Binnie concerned a vessel passing through the lock system on her way from Grangemouth docks to the sea. In the course of this journey the forward momentum of the vessel into the lock was to be checked by means of reverse thrust on her engines which had been cut off as the vessel approached the lock system. Because the reverse thrust did not function, the strain placed by the continued movement of the vessel on one of the ropes normally used to secure it to the side of the lock, once it had been thrown into position, caused it to snap, and the broken end struck the pursuer and injured him. There were questions about whether using the rope to try to arrest the progress of the vessel when the engine did not function broke the causal link and also about foreseeability. These were resolved on appeal in favour of the pursuer. That left the question whether the pursuer had established a case of negligence by simply proving that there was engine failure. The pursuer led no evidence to support his averments that a reasonable system of inspection and maintenance of the engines would have prevented the accident nor to explain why the engine failed. The court regarded the very fact of engine failure as sufficient to establish a prima facie case of negligence.

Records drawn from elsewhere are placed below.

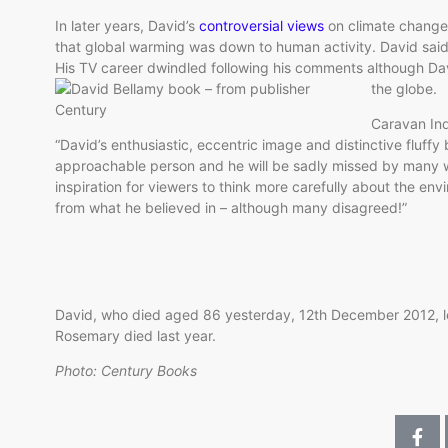
In later years, David’s
controversial views
on climate chang
that global warming was down to human activity. David sai
His TV career dwindled following his comments although Da
the globe.
Caravan Ind
“David’s enthusiastic, eccentric image and distinctive fluff
approachable person and he will be sadly missed by many w
inspiration for viewers to think more carefully about the en
from what he believed in – although many disagreed!”
David, who died aged 86 yesterday, 12th December 2012, le
Rosemary died last year.
Photo: Century Books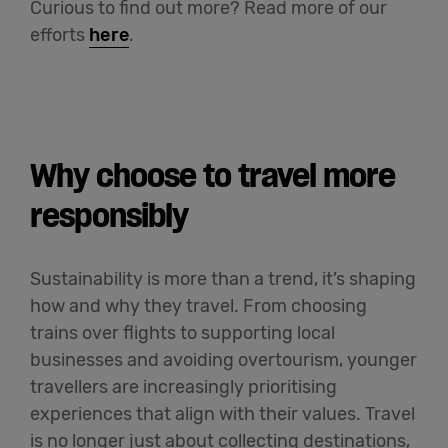
Curious to find out more?
Read more of our
efforts
here
.
Why choose to travel more
responsibly
Sustainability is more than a trend, it’s shaping
how and why they travel. From choosing
trains over flights to supporting local
businesses and avoiding overtourism, younger
travellers are increasingly prioritising
experiences that align with their values. Travel
is no longer just about collecting destinations,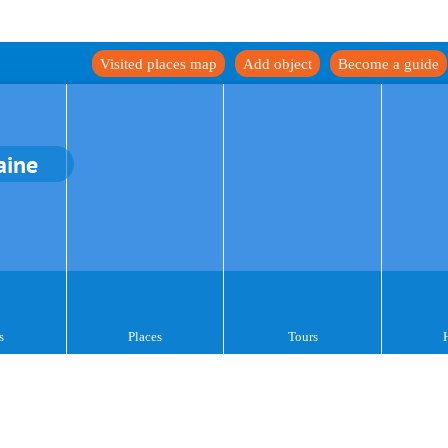
Visited places map
Add object
Become a guide
aine
s
Places
Tours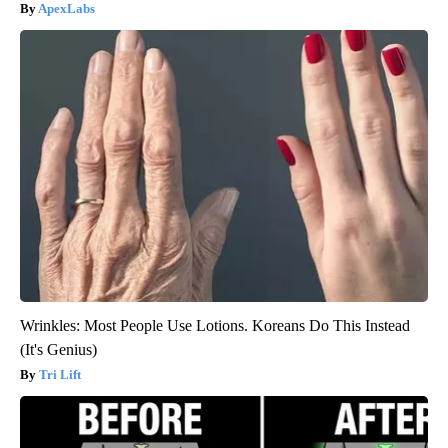
ApexLabs
Wrinkles: Most People Use Lotions. Koreans Do This Instead
(It's Genius)
Tri Lift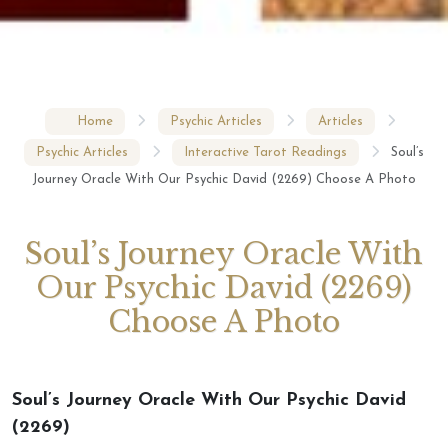
Home
Psychic Articles
Articles
Psychic Articles
Interactive Tarot Readings
Soul’s
Journey Oracle With Our Psychic David (2269) Choose A Photo
Soul’s Journey Oracle With
Our Psychic David (2269)
Choose A Photo
Soul’s Journey Oracle With Our Psychic David
(2269)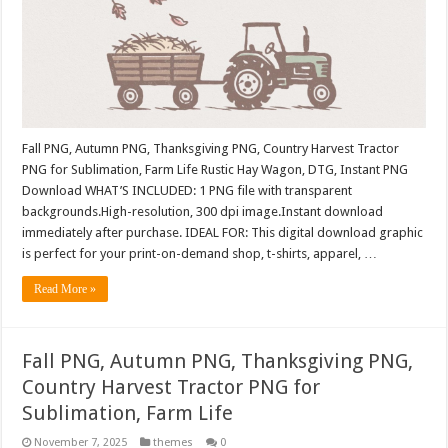
Fall PNG, Autumn PNG, Thanksgiving PNG, Country Harvest Tractor
PNG for Sublimation, Farm Life Rustic Hay Wagon, DTG, Instant PNG
Download WHAT’S INCLUDED: 1 PNG file with transparent
backgrounds.High-resolution, 300 dpi image.Instant download
immediately after purchase. IDEAL FOR: This digital download graphic
is perfect for your print-on-demand shop, t-shirts, apparel, …
Read More »
Fall PNG, Autumn PNG, Thanksgiving PNG,
Country Harvest Tractor PNG for
Sublimation, Farm Life
November 7, 2025
themes
0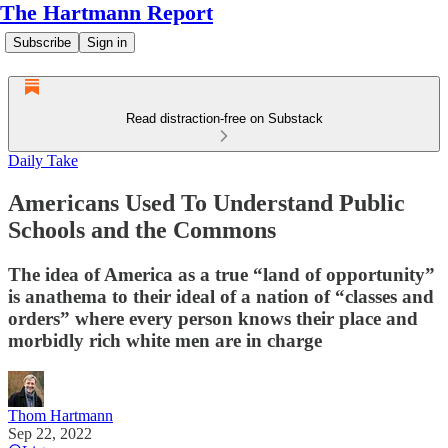
The Hartmann Report
Subscribe
Sign in
Read distraction-free on Substack
Daily Take
Americans Used To Understand Public
Schools and the Commons
The idea of America as a true “land of opportunity”
is anathema to their ideal of a nation of “classes and
orders” where every person knows their place and
morbidly rich white men are in charge
Thom Hartmann
Sep 22, 2022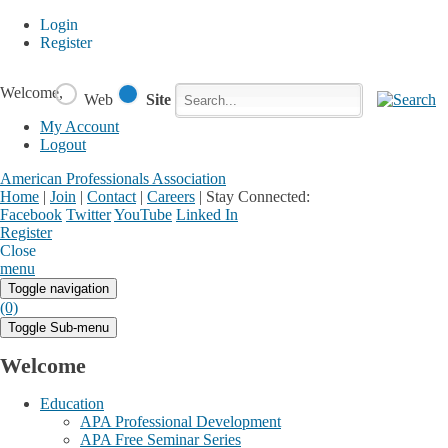
Login
Register
Welcome,
Web
Site
My Account
Logout
American Professionals Association
Home
|
Join
|
Contact
|
Careers
|
Stay Connected:
Facebook
Twitter
YouTube
Linked In
Register
Login
My Account
Close
menu
Toggle navigation
(0)
Toggle Sub-menu
Welcome
Education
APA Professional Development
APA Free Seminar Series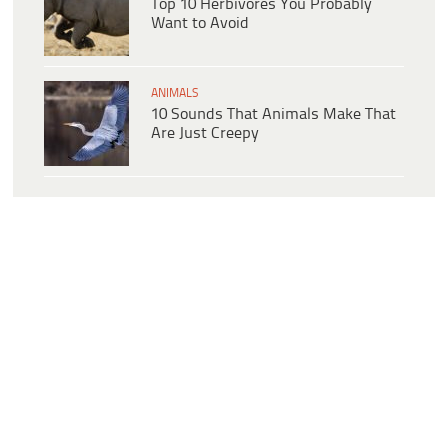
Top 10 Herbivores You Probably
Want to Avoid
ANIMALS
10 Sounds That Animals Make That
Are Just Creepy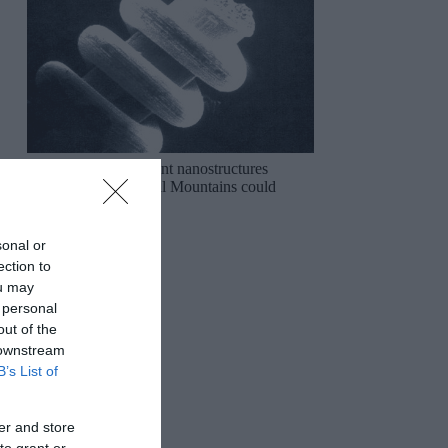
The mysterious ancient nanostructures
discovered in the Ural Mountains could
rewrite history!
sonal or
ection to
ou may
 personal
out of the
 downstream
B’s List of
er and store
to grant or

Miss Shand for the defenders endeavoured to distinguish Binnie on the basis that it was a case decided after proof and that what the court was doing was placing the most favourable construction on the pursuer's case in the light of the defenders' failure to lead any evidence to explain what had happened. I do not consider that to be a basis for distinguishing Binnie. The task I have on Procedure Roll is to give the pursuer's pleadings their most favourable construction. I can dismiss the action only if the pursuer is bound to fail on the most favourable view of his pleadings. Taking that approach, it seems to me the present case falls squarely within the ratio of Binnie. The pursuer's case is that the very breaking down of the vehicle is prima facie evidence of a failure to maintain it properly and the dimness of the lights is prima facie evidence of a failure to maintain them properly. In addition the pursuer avers at page 5C-D that the state in which the brakes and clutch were found was consistent with the operation of the vehicle with a failing clutch and an improperly maintained breaking system. I accordingly consider the pursuer has pled a relevant case that the defenders failed to take reasonable care to maintain the lorry and the lights. I do not consider they have pled a relevant case that the defenders failed to give adequate instructions to the driver in the event of a break down, and indeed Mr Hanretty for the pursuer did not endeavour to suggest that he had. It is accordingly not appropriate that the averments "They had a duty to instruct Mr Scotland ... by the lorry" at page 9A-B and the third last sentence of Article 4 should be remitted to probation.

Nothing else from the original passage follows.